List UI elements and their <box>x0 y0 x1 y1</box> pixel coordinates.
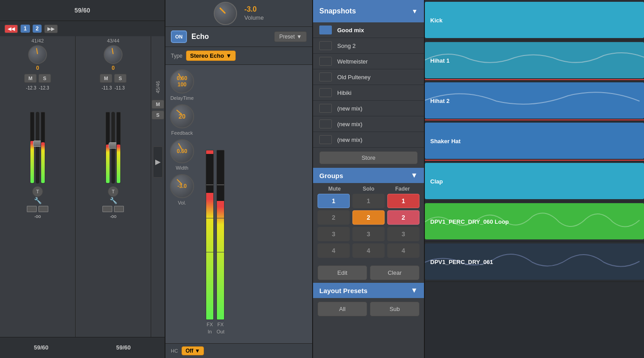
group-solo-3[interactable]: 3 <box>352 227 385 241</box>
snapshot-item-weltmeister[interactable]: Weltmeister <box>313 54 424 69</box>
snapshot-item-new3[interactable]: (new mix) <box>313 132 424 148</box>
group-fader-1[interactable]: 1 <box>387 194 419 208</box>
snapshot-item-good-mix[interactable]: Good mix <box>313 22 424 38</box>
clear-button[interactable]: Clear <box>370 265 419 280</box>
mixer-bottom-row: 59/60 59/60 <box>0 337 165 358</box>
hc-dropdown-icon: ▼ <box>195 348 200 354</box>
track-content-hihat2[interactable]: Hihat 2 <box>425 81 644 120</box>
vol-knob[interactable]: -3.0 <box>170 174 194 198</box>
channel-counter-2: 43/44 <box>107 38 119 43</box>
group-mute-3[interactable]: 3 <box>318 227 350 241</box>
volume-knob[interactable] <box>214 2 237 25</box>
col-header-fader: Fader <box>386 186 419 192</box>
level-indicator-4 <box>114 206 124 212</box>
level-indicator-3 <box>102 206 112 212</box>
track-content-hihat1[interactable]: Hihat 1 <box>425 40 644 80</box>
bottom-counter-1: 59/60 <box>34 344 49 351</box>
track-content-kick[interactable]: Kick <box>425 0 644 40</box>
channel-knob-2[interactable] <box>104 45 123 64</box>
fx-meter-in-track <box>206 150 214 320</box>
snapshot-item-song2[interactable]: Song 2 <box>313 38 424 54</box>
group-fader-2[interactable]: 2 <box>387 210 419 225</box>
snapshot-item-new2[interactable]: (new mix) <box>313 116 424 132</box>
snapshot-item-new1[interactable]: (new mix) <box>313 101 424 116</box>
track-label-dpv1-061: DPV1_PERC_DRY_061 <box>430 258 493 265</box>
mute-btn-3[interactable]: M <box>152 100 164 109</box>
channel-46-label: 45/46 <box>155 81 161 94</box>
mixer-track-counter: 59/60 <box>74 7 90 14</box>
solo-btn-1[interactable]: S <box>38 74 51 83</box>
fader-bottom-2: -oo <box>110 214 116 219</box>
t-btn-2[interactable]: T <box>108 186 119 197</box>
nav-num-2[interactable]: 2 <box>33 25 42 33</box>
mixer-channel-41-42: 41/42 0 M S -12.3 -12.3 <box>0 36 76 337</box>
groups-table: Mute Solo Fader 1 1 1 2 2 2 3 3 3 4 4 4 <box>313 183 424 263</box>
nav-num-1[interactable]: 1 <box>21 25 30 33</box>
channel-value-1: 0 <box>36 65 39 71</box>
fx-header: ON Echo Preset ▼ <box>165 27 312 47</box>
t-btn-1[interactable]: T <box>32 186 43 197</box>
snapshot-item-hibiki[interactable]: Hibiki <box>313 85 424 101</box>
wrench-icon-2: 🔧 <box>110 197 117 204</box>
feedback-knob[interactable]: 20 <box>170 104 194 128</box>
groups-header[interactable]: Groups ▼ <box>313 168 424 183</box>
waveform-hihat1 <box>425 42 644 78</box>
group-mute-2[interactable]: 2 <box>318 210 350 225</box>
track-content-dpv1-loop[interactable]: DPV1_PERC_DRY_060 Loop <box>425 201 644 241</box>
level-indicator-2 <box>38 206 48 212</box>
fx-top: -3.0 Volume <box>165 0 312 27</box>
track-content-clap[interactable]: Clap <box>425 161 644 201</box>
width-knob[interactable]: 0.60 <box>170 139 194 163</box>
type-select[interactable]: Stereo Echo ▼ <box>186 51 236 61</box>
fx-knob-width: 0.60 Width <box>170 139 194 170</box>
fader-bottom-1: -oo <box>34 214 41 219</box>
fx-meter-out-track <box>216 150 225 320</box>
vol-label: Vol. <box>178 200 186 205</box>
on-button[interactable]: ON <box>171 30 187 43</box>
fx-meter-in-clip <box>206 150 214 154</box>
snapshots-header[interactable]: Snapshots ▼ <box>313 0 424 22</box>
type-dropdown-icon: ▼ <box>226 52 232 59</box>
group-mute-4[interactable]: 4 <box>318 243 350 258</box>
group-fader-3[interactable]: 3 <box>387 227 419 241</box>
hc-select[interactable]: Off ▼ <box>182 346 204 355</box>
preset-button[interactable]: Preset ▼ <box>274 31 307 42</box>
delaytime-label: DelayTime <box>170 95 194 101</box>
fx-meter-in-label: FX <box>207 322 213 327</box>
channel-db-row-1: -12.3 -12.3 <box>26 85 49 90</box>
mixer-nav: ◀◀ 1 2 ▶▶ <box>0 21 165 36</box>
feedback-label: Feedback <box>171 130 193 136</box>
channel-knob-1[interactable] <box>28 45 47 64</box>
snapshot-name-old-pulteney: Old Pulteney <box>337 74 370 81</box>
scroll-right-arrow[interactable]: ▶ <box>153 146 163 178</box>
track-content-shaker[interactable]: Shaker Hat <box>425 121 644 161</box>
snapshot-item-old-pulteney[interactable]: Old Pulteney <box>313 69 424 85</box>
solo-btn-3[interactable]: S <box>152 111 164 119</box>
snapshot-color-song2 <box>319 41 332 50</box>
red-line-hihat2 <box>425 119 644 120</box>
delaytime-knob[interactable]: 0.60 100 <box>170 69 194 94</box>
group-solo-2[interactable]: 2 <box>352 210 385 225</box>
fx-meter-out-label: FX <box>217 322 224 327</box>
layout-all-button[interactable]: All <box>318 302 367 316</box>
track-content-dpv1-061[interactable]: DPV1_PERC_DRY_061 <box>425 242 644 281</box>
snapshot-color-good-mix <box>319 26 332 34</box>
fx-knob-delaytime: 0.60 100 DelayTime <box>170 69 194 101</box>
store-button[interactable]: Store <box>319 151 418 164</box>
group-solo-1[interactable]: 1 <box>352 194 385 208</box>
mute-btn-1[interactable]: M <box>24 74 37 83</box>
edit-button[interactable]: Edit <box>318 265 367 280</box>
mixer-channels-area: 41/42 0 M S -12.3 -12.3 <box>0 36 165 337</box>
nav-next-next[interactable]: ▶▶ <box>44 25 58 33</box>
mute-btn-2[interactable]: M <box>100 74 112 83</box>
nav-prev-prev[interactable]: ◀◀ <box>4 25 18 33</box>
layout-sub-button[interactable]: Sub <box>370 302 419 316</box>
track-label-clap: Clap <box>430 178 443 184</box>
layout-presets-header[interactable]: Layout Presets ▼ <box>313 283 424 298</box>
hc-value: Off <box>186 348 193 354</box>
db-right-1: -12.3 <box>39 85 49 90</box>
solo-btn-2[interactable]: S <box>114 74 127 83</box>
group-solo-4[interactable]: 4 <box>352 243 385 258</box>
group-fader-4[interactable]: 4 <box>387 243 419 258</box>
group-mute-1[interactable]: 1 <box>318 194 350 208</box>
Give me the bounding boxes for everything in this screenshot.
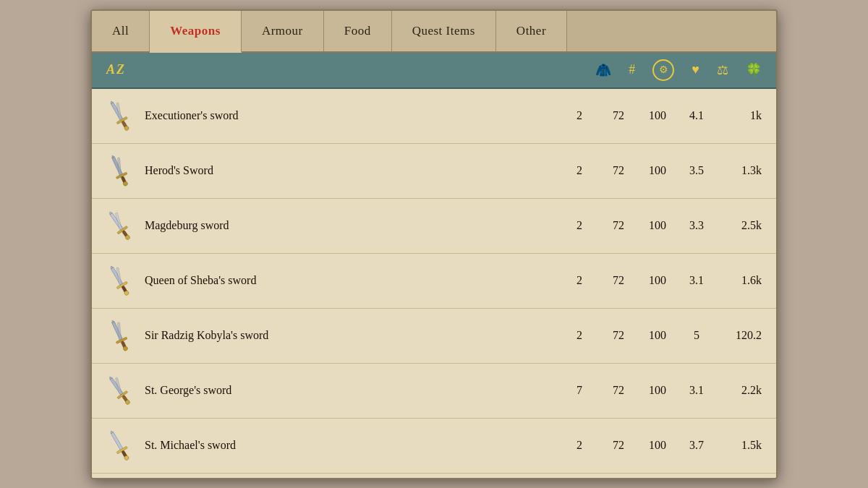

■ ■ ■ ■ ■ ■ ■

**What you should do:** Every record must be copied exactly, with the pictures left out.

**Written answer:**
List UI elements and their <box>x0 y0 x1 y1</box> pixel coordinates.
group-solo-3[interactable]: 3 <box>352 227 385 241</box>
snapshot-item-weltmeister[interactable]: Weltmeister <box>313 54 424 69</box>
snapshot-item-new3[interactable]: (new mix) <box>313 132 424 148</box>
group-fader-1[interactable]: 1 <box>387 194 419 208</box>
snapshot-item-good-mix[interactable]: Good mix <box>313 22 424 38</box>
clear-button[interactable]: Clear <box>370 265 419 280</box>
mixer-bottom-row: 59/60 59/60 <box>0 337 165 358</box>
hc-dropdown-icon: ▼ <box>195 348 200 354</box>
track-content-hihat2[interactable]: Hihat 2 <box>425 81 644 120</box>
vol-knob[interactable]: -3.0 <box>170 174 194 198</box>
channel-counter-2: 43/44 <box>107 38 119 43</box>
group-mute-3[interactable]: 3 <box>318 227 350 241</box>
volume-knob[interactable] <box>214 2 237 25</box>
col-header-fader: Fader <box>386 186 419 192</box>
level-indicator-4 <box>114 206 124 212</box>
level-indicator-3 <box>102 206 112 212</box>
track-content-hihat1[interactable]: Hihat 1 <box>425 40 644 80</box>
bottom-counter-1: 59/60 <box>34 344 49 351</box>
track-content-kick[interactable]: Kick <box>425 0 644 40</box>
channel-knob-2[interactable] <box>104 45 123 64</box>
fx-meter-in-track <box>206 150 214 320</box>
snapshot-item-song2[interactable]: Song 2 <box>313 38 424 54</box>
group-fader-2[interactable]: 2 <box>387 210 419 225</box>
snapshot-item-new2[interactable]: (new mix) <box>313 116 424 132</box>
snapshot-item-new1[interactable]: (new mix) <box>313 101 424 116</box>
track-label-dpv1-061: DPV1_PERC_DRY_061 <box>430 258 493 265</box>
mute-btn-3[interactable]: M <box>152 100 164 109</box>
channel-46-label: 45/46 <box>155 81 161 94</box>
mixer-track-counter: 59/60 <box>74 7 90 14</box>
solo-btn-1[interactable]: S <box>38 74 51 83</box>
fader-bottom-2: -oo <box>110 214 116 219</box>
t-btn-2[interactable]: T <box>108 186 119 197</box>
nav-num-2[interactable]: 2 <box>33 25 42 33</box>
mixer-channel-41-42: 41/42 0 M S -12.3 -12.3 <box>0 36 76 337</box>
groups-table: Mute Solo Fader 1 1 1 2 2 2 3 3 3 4 4 4 <box>313 183 424 263</box>
nav-num-1[interactable]: 1 <box>21 25 30 33</box>
channel-value-1: 0 <box>36 65 39 71</box>
fx-header: ON Echo Preset ▼ <box>165 27 312 47</box>
t-btn-1[interactable]: T <box>32 186 43 197</box>
snapshot-item-hibiki[interactable]: Hibiki <box>313 85 424 101</box>
wrench-icon-2: 🔧 <box>110 197 117 204</box>
feedback-knob[interactable]: 20 <box>170 104 194 128</box>
groups-header[interactable]: Groups ▼ <box>313 168 424 183</box>
waveform-hihat1 <box>425 42 644 78</box>
group-mute-2[interactable]: 2 <box>318 210 350 225</box>
track-content-dpv1-loop[interactable]: DPV1_PERC_DRY_060 Loop <box>425 201 644 241</box>
level-indicator-2 <box>38 206 48 212</box>
fx-top: -3.0 Volume <box>165 0 312 27</box>
track-content-clap[interactable]: Clap <box>425 161 644 201</box>
width-knob[interactable]: 0.60 <box>170 139 194 163</box>
type-select[interactable]: Stereo Echo ▼ <box>186 51 236 61</box>
fx-knob-width: 0.60 Width <box>170 139 194 170</box>
fader-bottom-1: -oo <box>34 214 41 219</box>
fx-meter-out-track <box>216 150 225 320</box>
vol-label: Vol. <box>178 200 186 205</box>
on-button[interactable]: ON <box>171 30 187 43</box>
fx-meter-in-clip <box>206 150 214 154</box>
snapshots-header[interactable]: Snapshots ▼ <box>313 0 424 22</box>
type-dropdown-icon: ▼ <box>226 52 232 59</box>
group-mute-4[interactable]: 4 <box>318 243 350 258</box>
group-fader-3[interactable]: 3 <box>387 227 419 241</box>
hc-select[interactable]: Off ▼ <box>182 346 204 355</box>
preset-button[interactable]: Preset ▼ <box>274 31 307 42</box>
delaytime-label: DelayTime <box>170 95 194 101</box>
fx-meter-in-label: FX <box>207 322 213 327</box>
channel-db-row-1: -12.3 -12.3 <box>26 85 49 90</box>
mixer-nav: ◀◀ 1 2 ▶▶ <box>0 21 165 36</box>
feedback-label: Feedback <box>171 130 193 136</box>
channel-knob-1[interactable] <box>28 45 47 64</box>
snapshot-name-old-pulteney: Old Pulteney <box>337 74 370 81</box>
scroll-right-arrow[interactable]: ▶ <box>153 146 163 178</box>
track-content-shaker[interactable]: Shaker Hat <box>425 121 644 161</box>
snapshot-item-old-pulteney[interactable]: Old Pulteney <box>313 69 424 85</box>
solo-btn-3[interactable]: S <box>152 111 164 119</box>
snapshot-color-song2 <box>319 41 332 50</box>
red-line-hihat2 <box>425 119 644 120</box>
delaytime-knob[interactable]: 0.60 100 <box>170 69 194 94</box>
group-solo-2[interactable]: 2 <box>352 210 385 225</box>
fx-meter-out-label: FX <box>217 322 224 327</box>
layout-all-button[interactable]: All <box>318 302 367 316</box>
track-content-dpv1-061[interactable]: DPV1_PERC_DRY_061 <box>425 242 644 281</box>
snapshot-color-good-mix <box>319 26 332 34</box>
fx-knob-delaytime: 0.60 100 DelayTime <box>170 69 194 101</box>
store-button[interactable]: Store <box>319 151 418 164</box>
group-solo-1[interactable]: 1 <box>352 194 385 208</box>
mute-btn-1[interactable]: M <box>24 74 37 83</box>
edit-button[interactable]: Edit <box>318 265 367 280</box>
mixer-channels-area: 41/42 0 M S -12.3 -12.3 <box>0 36 165 337</box>
nav-next-next[interactable]: ▶▶ <box>44 25 58 33</box>
mute-btn-2[interactable]: M <box>100 74 112 83</box>
nav-prev-prev[interactable]: ◀◀ <box>4 25 18 33</box>
layout-sub-button[interactable]: Sub <box>370 302 419 316</box>
track-label-clap: Clap <box>430 178 443 184</box>
layout-presets-header[interactable]: Layout Presets ▼ <box>313 283 424 298</box>
hc-value: Off <box>186 348 193 354</box>
db-right-1: -12.3 <box>39 85 49 90</box>
solo-btn-2[interactable]: S <box>114 74 127 83</box>
group-solo-4[interactable]: 4 <box>352 243 385 258</box>
group-fader-4[interactable]: 4 <box>387 243 419 258</box>
group-mute-1[interactable]: 1 <box>318 194 350 208</box>
Give me the bounding boxes for everything in this screenshot.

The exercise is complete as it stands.